Software mit steiler Lernkurve Die TU Stuttgart bietet ihren Studenten neues CAD-Zentrum

30.09.1994

Von Heidrun Haug*

Nach vierjaehriger Planungs- und Realisierungsphase konnte die Technische Universitaet Stuttgart nun endlich ihr "StutCAD"-Zentrum einweihen. Rund 3500 Studenten aus vier Fachbereichen werden im Grund- und Hauptstudium in "Maschinenbaulichem CAD" unterrichtet und haben 72 Stunden die Woche Zugang zu den Workstations.

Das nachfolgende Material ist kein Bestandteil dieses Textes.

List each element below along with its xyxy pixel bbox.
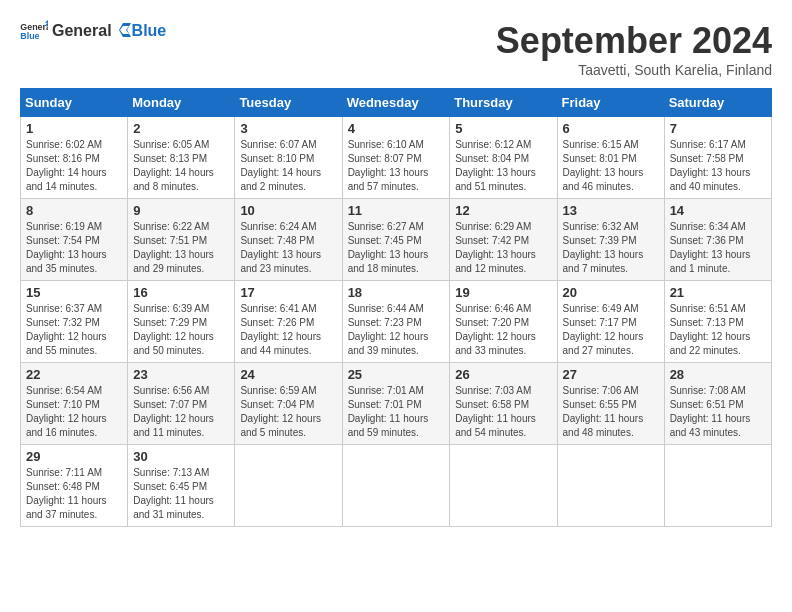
location-title: Taavetti, South Karelia, Finland: [496, 62, 772, 78]
page-header: General Blue General Blue September 2024…: [20, 20, 772, 78]
day-info: Sunrise: 6:29 AM Sunset: 7:42 PM Dayligh…: [455, 220, 551, 276]
day-cell: 17 Sunrise: 6:41 AM Sunset: 7:26 PM Dayl…: [235, 281, 342, 363]
day-cell: 10 Sunrise: 6:24 AM Sunset: 7:48 PM Dayl…: [235, 199, 342, 281]
day-cell: [450, 445, 557, 527]
day-cell: 13 Sunrise: 6:32 AM Sunset: 7:39 PM Dayl…: [557, 199, 664, 281]
day-number: 28: [670, 367, 766, 382]
day-info: Sunrise: 6:34 AM Sunset: 7:36 PM Dayligh…: [670, 220, 766, 276]
weekday-header-wednesday: Wednesday: [342, 89, 450, 117]
day-cell: 20 Sunrise: 6:49 AM Sunset: 7:17 PM Dayl…: [557, 281, 664, 363]
day-info: Sunrise: 6:59 AM Sunset: 7:04 PM Dayligh…: [240, 384, 336, 440]
day-info: Sunrise: 6:15 AM Sunset: 8:01 PM Dayligh…: [563, 138, 659, 194]
day-cell: 3 Sunrise: 6:07 AM Sunset: 8:10 PM Dayli…: [235, 117, 342, 199]
week-row-5: 29 Sunrise: 7:11 AM Sunset: 6:48 PM Dayl…: [21, 445, 772, 527]
day-info: Sunrise: 6:37 AM Sunset: 7:32 PM Dayligh…: [26, 302, 122, 358]
day-info: Sunrise: 6:22 AM Sunset: 7:51 PM Dayligh…: [133, 220, 229, 276]
day-number: 21: [670, 285, 766, 300]
day-number: 24: [240, 367, 336, 382]
week-row-2: 8 Sunrise: 6:19 AM Sunset: 7:54 PM Dayli…: [21, 199, 772, 281]
day-number: 8: [26, 203, 122, 218]
day-cell: 8 Sunrise: 6:19 AM Sunset: 7:54 PM Dayli…: [21, 199, 128, 281]
week-row-1: 1 Sunrise: 6:02 AM Sunset: 8:16 PM Dayli…: [21, 117, 772, 199]
day-number: 1: [26, 121, 122, 136]
day-cell: 1 Sunrise: 6:02 AM Sunset: 8:16 PM Dayli…: [21, 117, 128, 199]
day-cell: 23 Sunrise: 6:56 AM Sunset: 7:07 PM Dayl…: [128, 363, 235, 445]
day-cell: 16 Sunrise: 6:39 AM Sunset: 7:29 PM Dayl…: [128, 281, 235, 363]
day-number: 7: [670, 121, 766, 136]
day-number: 17: [240, 285, 336, 300]
day-cell: [235, 445, 342, 527]
day-cell: 21 Sunrise: 6:51 AM Sunset: 7:13 PM Dayl…: [664, 281, 771, 363]
day-number: 30: [133, 449, 229, 464]
logo: General Blue General Blue: [20, 20, 166, 42]
weekday-header-friday: Friday: [557, 89, 664, 117]
day-info: Sunrise: 6:05 AM Sunset: 8:13 PM Dayligh…: [133, 138, 229, 194]
day-number: 20: [563, 285, 659, 300]
day-cell: 26 Sunrise: 7:03 AM Sunset: 6:58 PM Dayl…: [450, 363, 557, 445]
day-info: Sunrise: 6:19 AM Sunset: 7:54 PM Dayligh…: [26, 220, 122, 276]
weekday-header-monday: Monday: [128, 89, 235, 117]
day-cell: 22 Sunrise: 6:54 AM Sunset: 7:10 PM Dayl…: [21, 363, 128, 445]
day-cell: 7 Sunrise: 6:17 AM Sunset: 7:58 PM Dayli…: [664, 117, 771, 199]
month-title: September 2024: [496, 20, 772, 62]
day-info: Sunrise: 6:49 AM Sunset: 7:17 PM Dayligh…: [563, 302, 659, 358]
day-cell: 25 Sunrise: 7:01 AM Sunset: 7:01 PM Dayl…: [342, 363, 450, 445]
day-info: Sunrise: 7:03 AM Sunset: 6:58 PM Dayligh…: [455, 384, 551, 440]
logo-wave-icon: [113, 23, 131, 39]
day-number: 11: [348, 203, 445, 218]
day-number: 3: [240, 121, 336, 136]
day-cell: 29 Sunrise: 7:11 AM Sunset: 6:48 PM Dayl…: [21, 445, 128, 527]
day-info: Sunrise: 6:39 AM Sunset: 7:29 PM Dayligh…: [133, 302, 229, 358]
day-cell: [664, 445, 771, 527]
day-number: 19: [455, 285, 551, 300]
svg-text:General: General: [20, 22, 48, 32]
calendar-table: SundayMondayTuesdayWednesdayThursdayFrid…: [20, 88, 772, 527]
day-number: 16: [133, 285, 229, 300]
day-cell: 15 Sunrise: 6:37 AM Sunset: 7:32 PM Dayl…: [21, 281, 128, 363]
day-info: Sunrise: 6:10 AM Sunset: 8:07 PM Dayligh…: [348, 138, 445, 194]
title-area: September 2024 Taavetti, South Karelia, …: [496, 20, 772, 78]
day-cell: 19 Sunrise: 6:46 AM Sunset: 7:20 PM Dayl…: [450, 281, 557, 363]
day-info: Sunrise: 6:07 AM Sunset: 8:10 PM Dayligh…: [240, 138, 336, 194]
logo-blue: Blue: [132, 22, 167, 40]
calendar-body: 1 Sunrise: 6:02 AM Sunset: 8:16 PM Dayli…: [21, 117, 772, 527]
day-number: 12: [455, 203, 551, 218]
week-row-4: 22 Sunrise: 6:54 AM Sunset: 7:10 PM Dayl…: [21, 363, 772, 445]
day-number: 14: [670, 203, 766, 218]
day-info: Sunrise: 6:41 AM Sunset: 7:26 PM Dayligh…: [240, 302, 336, 358]
day-cell: [557, 445, 664, 527]
day-info: Sunrise: 6:44 AM Sunset: 7:23 PM Dayligh…: [348, 302, 445, 358]
day-cell: 5 Sunrise: 6:12 AM Sunset: 8:04 PM Dayli…: [450, 117, 557, 199]
day-info: Sunrise: 6:46 AM Sunset: 7:20 PM Dayligh…: [455, 302, 551, 358]
day-cell: 11 Sunrise: 6:27 AM Sunset: 7:45 PM Dayl…: [342, 199, 450, 281]
day-cell: 12 Sunrise: 6:29 AM Sunset: 7:42 PM Dayl…: [450, 199, 557, 281]
day-number: 29: [26, 449, 122, 464]
day-cell: 2 Sunrise: 6:05 AM Sunset: 8:13 PM Dayli…: [128, 117, 235, 199]
day-cell: 27 Sunrise: 7:06 AM Sunset: 6:55 PM Dayl…: [557, 363, 664, 445]
day-cell: 30 Sunrise: 7:13 AM Sunset: 6:45 PM Dayl…: [128, 445, 235, 527]
day-info: Sunrise: 7:06 AM Sunset: 6:55 PM Dayligh…: [563, 384, 659, 440]
day-number: 15: [26, 285, 122, 300]
day-cell: 14 Sunrise: 6:34 AM Sunset: 7:36 PM Dayl…: [664, 199, 771, 281]
day-info: Sunrise: 6:51 AM Sunset: 7:13 PM Dayligh…: [670, 302, 766, 358]
day-number: 26: [455, 367, 551, 382]
weekday-header-sunday: Sunday: [21, 89, 128, 117]
logo-general: General: [52, 22, 112, 40]
day-cell: 6 Sunrise: 6:15 AM Sunset: 8:01 PM Dayli…: [557, 117, 664, 199]
day-info: Sunrise: 6:24 AM Sunset: 7:48 PM Dayligh…: [240, 220, 336, 276]
day-number: 22: [26, 367, 122, 382]
day-cell: 4 Sunrise: 6:10 AM Sunset: 8:07 PM Dayli…: [342, 117, 450, 199]
day-info: Sunrise: 7:08 AM Sunset: 6:51 PM Dayligh…: [670, 384, 766, 440]
day-number: 4: [348, 121, 445, 136]
weekday-header-tuesday: Tuesday: [235, 89, 342, 117]
day-number: 13: [563, 203, 659, 218]
day-info: Sunrise: 7:01 AM Sunset: 7:01 PM Dayligh…: [348, 384, 445, 440]
day-number: 9: [133, 203, 229, 218]
day-cell: 9 Sunrise: 6:22 AM Sunset: 7:51 PM Dayli…: [128, 199, 235, 281]
weekday-header-saturday: Saturday: [664, 89, 771, 117]
day-info: Sunrise: 6:56 AM Sunset: 7:07 PM Dayligh…: [133, 384, 229, 440]
day-info: Sunrise: 6:17 AM Sunset: 7:58 PM Dayligh…: [670, 138, 766, 194]
day-info: Sunrise: 6:12 AM Sunset: 8:04 PM Dayligh…: [455, 138, 551, 194]
day-cell: 18 Sunrise: 6:44 AM Sunset: 7:23 PM Dayl…: [342, 281, 450, 363]
week-row-3: 15 Sunrise: 6:37 AM Sunset: 7:32 PM Dayl…: [21, 281, 772, 363]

Mit "StutCAD", erklaerte Rektorin Professor Dr. Heide Ziegler bei der offiziellen Einweihung des neuen CAD-Zentrums, sei an der Universitaet Stuttgart der Ausbildungswandel rechtzeitig eingeleitet worden. Ermoeglicht durch 2,2 Millionen Mark an Landesmitteln steht ein zentraler Pool mit 60 vernetzten Workstations von Digital Equipment

(Typ DEC System 500, Modell 240) zur Verfuegung, an denen Studenten der Energietechnik, Konstruktions- und Fertigungstechnik, Luft- und Raumfahrt sowie Verfahrenstechnik lernen koennen, wie man computergestuetzt konstruiert. Rund 1200 Studenten haben seit 1992, als mit dem sukzessiven Aufbau des Ausbildungs- und Dienstleistungszentrum, begonnen wurde, die CAD-Methode in Ergaenzung zur konventionellen Handzeichnung erlernt. Mit einem Verhaeltnis von 17 Studenten pro Rechner duerfte Stuttgart neben der TU Muenchen damit in Deutschland die beste CAD-Ausstattung haben.

Im Unterschied zu vielen Instituten, die sich kurzfristig mit CAD- Rumpfprogrammen auf PCs behalfen, peilte Professor Gisbert Lechner, Prorektor fuer Forschung der Universitaet, eine zukunftsorientierte Infrastruktur an. Die bis dato dezentrale CAD- Ausbildung, so der Grundgedanke des StutCAD-Projekts, wird in einem gemeinsamen Zentrum fuer 35 Institute zusammengefasst. Mit diesem wirtschaftlich vertretbaren Konzept konnte sich auch die Landesregierung anfreunden und genehmigte zusaetzlich zur Erstinvestition laufende Mittel fuer Wartung und Betreuung in Hoehe von 350000 Mark jaehrlich. Mit zwei genehmigten Personalstellen ist allerdings erst die Haelfte der Forderungen erfuellt.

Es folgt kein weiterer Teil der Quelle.